On Tue, 18 Sep 2007 09:56:06 -0700 Daniel Phillips <[email protected]>
wrote:
> On Tuesday 18 September 2007 02:58, Peter Zijlstra wrote:
> > On Mon, 17 Sep 2007 22:11:25 -0700 Daniel Phillips wrote:
> > > > I've been using Avi Kivity's patch from some time ago:
> > > > http://lkml.org/lkml/2004/7/26/68
> > >
> > > Yes. Ddsnap includes a bit of code almost identical to that, which
> > > we wrote independently. Seems wild and crazy at first blush,
> > > doesn't it? But this approach has proved robust in practice, and is
> > > to my mind, obviously correct.
> >
> > I'm so not liking this :-(
>
> Why don't you share your specific concerns?
>
> > Can't we just run the user-space part as mlockall and extend netlink
> > to work with PF_MEMALLOC where needed?
> >
> > I did something like that for iSCSI.
>
> Not sure what you mean by extend netlink. We do run the user daemons
> under mlockall of course, this is one of the rules I stated earlier for
> daemons running in the block IO path. The problem is, if this
> userspace daemon allocates even one page, for example in sys_open, it
> can deadlock. Running the daemon in PF_MEMALLOC mode fixes this
> problem robustly, provided that the necessary audit of memory
> allocation patterns and library dependencies has been done.
>
> I suppose you are worried that the userspace code could unexpectedly
> allocate a large amount of memory and exhaust the entire PF_MEMALLOC
> reserve? Kernel code could do that too. This userspace code just
> needs to be checked carefully. Perhaps we could come up with a kernel
> debugging option to verify that a task does in fact stay within some
> bounded number of page allocs while in PF_MEMALLOC mode.
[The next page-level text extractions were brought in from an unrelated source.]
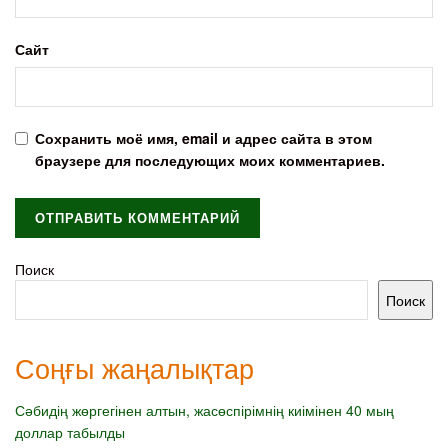
Сайт
Сохранить моё имя, email и адрес сайта в этом
браузере для последующих моих комментариев.
Поиск
Поиск
Соңғы жаңалықтар
Сәбидің жөргегінен алтын, жасөспірімнің киімінен 40 мың
доллар табылды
As I said on IRC, my main concern is exposing PF_MEMALLOC to user-space
at all.
I'm sure you have good programmers that write perfect user-space
code. But once the thing is out there, there is little to no control.
Of course, once root, trashing your box isn't hard, but lets not make
it easier.
The iSCSI daemon was mlockall but only communicated with the kernel
using netlink, so by sprinkling pixie dust on the netlink code one can
inject user-space policy stuffs in a safe way.